What is being asked: Set the data below down again, exactly, with every picture left out.

Data shown:

━━━

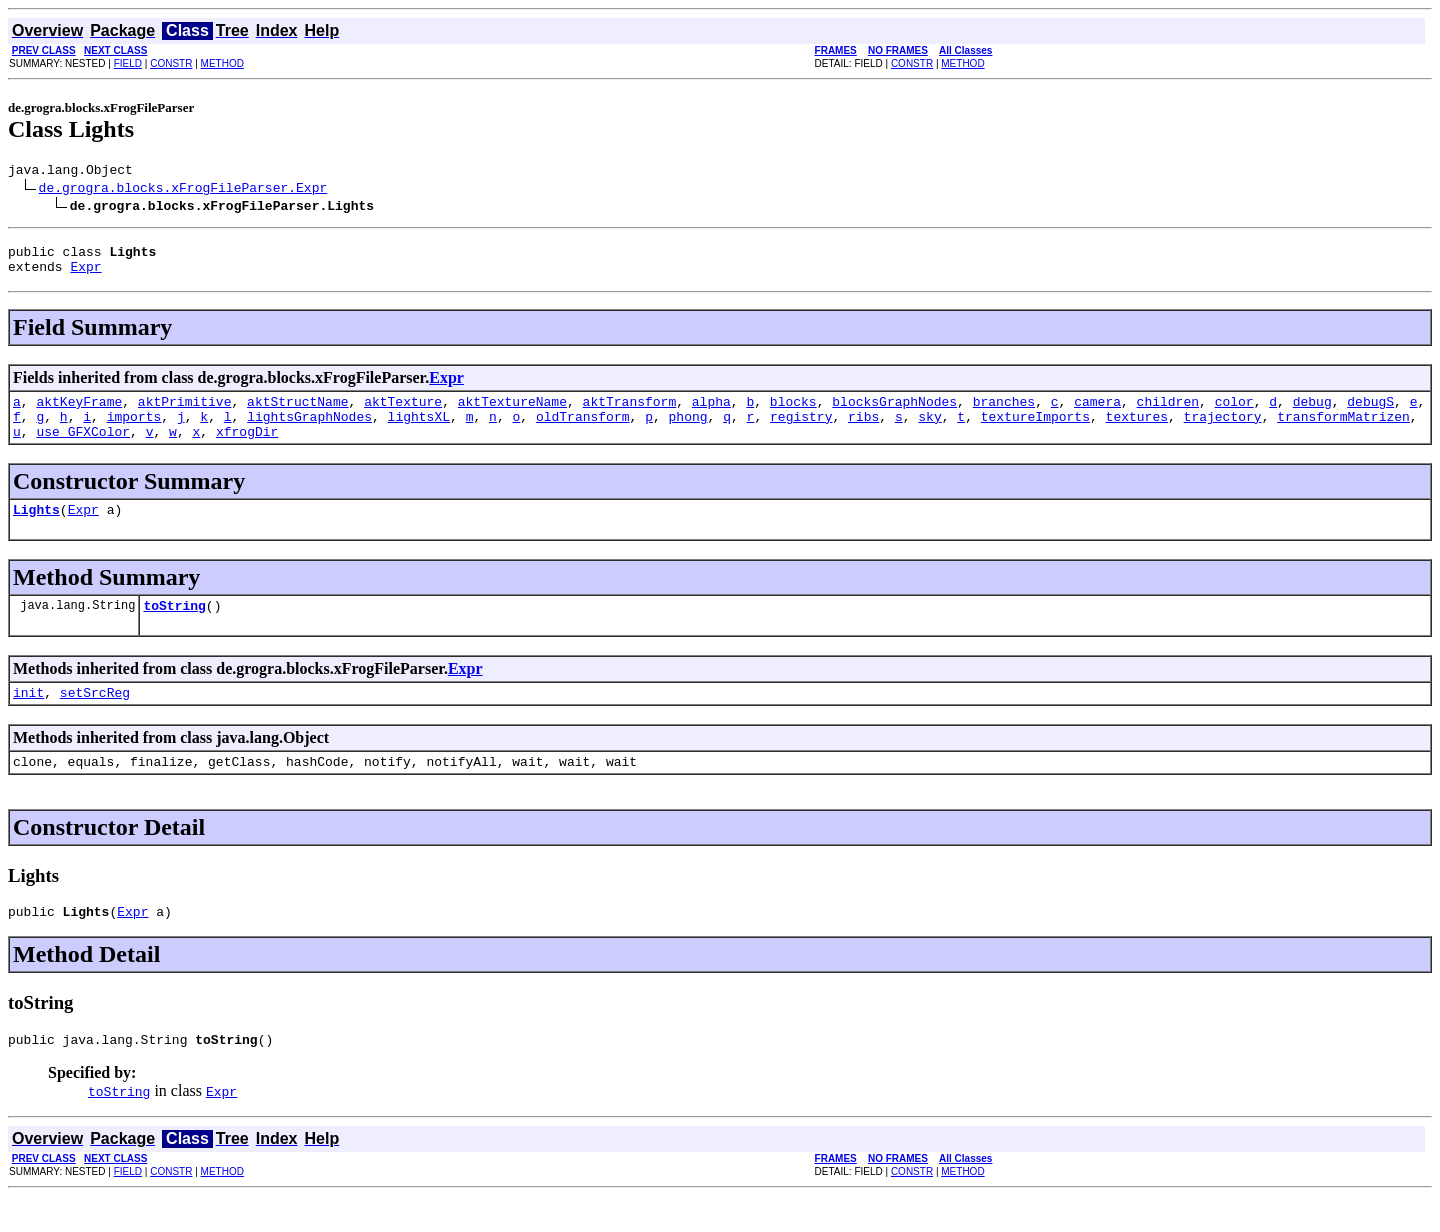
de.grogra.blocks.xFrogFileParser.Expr (183, 190)
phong (688, 431)
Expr (85, 275)
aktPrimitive (185, 413)
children (1167, 413)
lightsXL (419, 431)
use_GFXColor (83, 449)
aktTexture (403, 413)
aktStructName (297, 413)
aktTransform (630, 413)
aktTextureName (512, 413)
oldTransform (583, 431)
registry (801, 431)
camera (1097, 413)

━━━

Worked solution:
de.grogra.blocks.xFrogFileParser.Expr (183, 190)
phong (688, 431)
Expr (85, 275)
aktPrimitive (185, 413)
children (1167, 413)
lightsXL (419, 431)
use_GFXColor (83, 449)
aktTexture (403, 413)
aktStructName (297, 413)
aktTransform (630, 413)
aktTextureName (512, 413)
oldTransform (583, 431)
registry (801, 431)
camera (1097, 413)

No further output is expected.